Artificial Neural Network in Scala - part 1

Alexey Novakov published on February 04, 2021

12 min, 2317 words

Categories: math

Tags: deep learning machine learning gradient descent

Deep Learning is a group of machine learning methods which are based on artificial neural networks. Some of the deep learning architectures are deep neural networks. Deep neural network is an artificial neural network (ANN further) with multiple layers between the input and output layers. There are different types of neural networks, but they always have neurons, synapses, weights, biases and functions.

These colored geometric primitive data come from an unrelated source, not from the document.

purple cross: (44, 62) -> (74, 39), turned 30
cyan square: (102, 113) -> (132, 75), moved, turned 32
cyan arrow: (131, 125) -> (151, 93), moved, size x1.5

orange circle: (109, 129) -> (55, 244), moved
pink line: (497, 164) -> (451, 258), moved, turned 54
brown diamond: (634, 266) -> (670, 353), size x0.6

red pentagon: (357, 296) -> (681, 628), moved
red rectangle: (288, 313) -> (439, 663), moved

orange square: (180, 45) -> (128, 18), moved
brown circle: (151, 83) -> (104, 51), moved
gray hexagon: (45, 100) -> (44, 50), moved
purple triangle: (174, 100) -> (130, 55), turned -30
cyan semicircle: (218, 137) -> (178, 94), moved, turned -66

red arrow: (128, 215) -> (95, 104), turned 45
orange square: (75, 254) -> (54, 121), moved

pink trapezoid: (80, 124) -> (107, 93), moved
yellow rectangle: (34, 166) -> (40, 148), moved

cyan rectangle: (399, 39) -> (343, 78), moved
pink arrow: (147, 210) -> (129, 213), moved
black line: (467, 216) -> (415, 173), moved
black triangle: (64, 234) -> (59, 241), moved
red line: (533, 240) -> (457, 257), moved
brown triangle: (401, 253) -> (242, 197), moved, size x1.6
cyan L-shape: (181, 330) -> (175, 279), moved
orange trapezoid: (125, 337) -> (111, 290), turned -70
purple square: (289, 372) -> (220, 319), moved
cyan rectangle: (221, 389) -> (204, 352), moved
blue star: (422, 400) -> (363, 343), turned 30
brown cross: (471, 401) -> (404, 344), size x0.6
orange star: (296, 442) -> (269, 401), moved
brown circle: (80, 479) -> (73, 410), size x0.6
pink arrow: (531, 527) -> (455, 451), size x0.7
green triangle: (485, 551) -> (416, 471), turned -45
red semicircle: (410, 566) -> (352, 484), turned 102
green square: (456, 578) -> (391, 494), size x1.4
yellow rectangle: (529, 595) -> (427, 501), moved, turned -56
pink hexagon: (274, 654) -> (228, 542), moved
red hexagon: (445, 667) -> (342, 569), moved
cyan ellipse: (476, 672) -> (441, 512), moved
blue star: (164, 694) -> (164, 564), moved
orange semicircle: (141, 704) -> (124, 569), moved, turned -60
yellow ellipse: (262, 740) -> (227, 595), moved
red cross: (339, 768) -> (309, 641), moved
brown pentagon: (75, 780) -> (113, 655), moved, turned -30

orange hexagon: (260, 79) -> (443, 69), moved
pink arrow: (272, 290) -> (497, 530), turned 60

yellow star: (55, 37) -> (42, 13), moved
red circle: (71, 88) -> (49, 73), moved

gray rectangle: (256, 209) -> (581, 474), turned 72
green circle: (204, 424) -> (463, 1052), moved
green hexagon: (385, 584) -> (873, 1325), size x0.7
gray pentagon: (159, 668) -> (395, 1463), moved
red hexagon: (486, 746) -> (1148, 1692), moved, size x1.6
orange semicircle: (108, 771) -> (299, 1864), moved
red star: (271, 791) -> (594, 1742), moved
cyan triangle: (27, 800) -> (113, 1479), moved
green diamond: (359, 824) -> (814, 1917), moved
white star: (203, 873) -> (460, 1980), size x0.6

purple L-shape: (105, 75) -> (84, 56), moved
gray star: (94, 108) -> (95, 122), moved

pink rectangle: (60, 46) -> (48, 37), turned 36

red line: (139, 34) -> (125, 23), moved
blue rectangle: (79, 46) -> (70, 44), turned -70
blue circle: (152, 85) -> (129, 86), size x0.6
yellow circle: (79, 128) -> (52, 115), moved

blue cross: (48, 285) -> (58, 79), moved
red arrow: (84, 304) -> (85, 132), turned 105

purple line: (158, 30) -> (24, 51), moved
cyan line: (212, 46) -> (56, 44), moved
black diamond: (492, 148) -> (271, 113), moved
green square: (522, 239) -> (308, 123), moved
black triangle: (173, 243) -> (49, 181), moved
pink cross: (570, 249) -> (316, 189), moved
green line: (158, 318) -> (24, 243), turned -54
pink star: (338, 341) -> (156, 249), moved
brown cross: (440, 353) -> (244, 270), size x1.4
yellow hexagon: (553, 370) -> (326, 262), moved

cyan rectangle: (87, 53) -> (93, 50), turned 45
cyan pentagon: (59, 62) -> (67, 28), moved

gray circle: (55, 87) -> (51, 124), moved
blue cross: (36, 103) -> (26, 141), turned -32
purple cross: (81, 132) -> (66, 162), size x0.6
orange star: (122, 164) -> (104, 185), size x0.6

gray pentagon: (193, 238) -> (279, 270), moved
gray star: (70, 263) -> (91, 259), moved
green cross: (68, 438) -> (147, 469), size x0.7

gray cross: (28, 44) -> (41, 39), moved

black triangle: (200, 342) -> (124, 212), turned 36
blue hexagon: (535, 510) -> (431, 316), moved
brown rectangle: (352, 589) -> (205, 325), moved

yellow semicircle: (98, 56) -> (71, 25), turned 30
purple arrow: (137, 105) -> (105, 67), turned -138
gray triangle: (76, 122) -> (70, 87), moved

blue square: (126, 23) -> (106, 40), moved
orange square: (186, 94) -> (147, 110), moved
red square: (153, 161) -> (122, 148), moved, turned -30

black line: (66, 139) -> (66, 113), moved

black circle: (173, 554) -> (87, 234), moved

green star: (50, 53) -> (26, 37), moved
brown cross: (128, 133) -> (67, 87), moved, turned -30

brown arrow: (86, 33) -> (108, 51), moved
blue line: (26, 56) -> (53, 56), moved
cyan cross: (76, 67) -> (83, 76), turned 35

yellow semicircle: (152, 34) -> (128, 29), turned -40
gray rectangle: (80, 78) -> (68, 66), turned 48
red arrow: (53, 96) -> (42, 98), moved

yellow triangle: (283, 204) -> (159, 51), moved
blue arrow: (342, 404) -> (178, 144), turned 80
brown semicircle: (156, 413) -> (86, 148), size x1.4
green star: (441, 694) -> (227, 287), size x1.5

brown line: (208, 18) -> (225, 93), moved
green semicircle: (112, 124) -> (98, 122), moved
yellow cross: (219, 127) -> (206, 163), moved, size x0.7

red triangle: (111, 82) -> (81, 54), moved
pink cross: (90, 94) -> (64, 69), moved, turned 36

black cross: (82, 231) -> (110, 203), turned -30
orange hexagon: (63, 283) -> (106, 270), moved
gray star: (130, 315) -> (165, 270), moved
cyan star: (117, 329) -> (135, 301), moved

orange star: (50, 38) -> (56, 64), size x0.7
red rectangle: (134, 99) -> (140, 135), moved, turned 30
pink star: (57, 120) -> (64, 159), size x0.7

Scala is a full-stack multi-paradigm programming language. Scala is famous for its innovations in JVM eco-system and ambitious language syntax features leaving all other JVM-based languages for years behind. Scala is also popular language thanks to Apache Spark, Kafka and Flink projects which are mainly implemented in it.

Scope

This tutorial is divided into 2 articles.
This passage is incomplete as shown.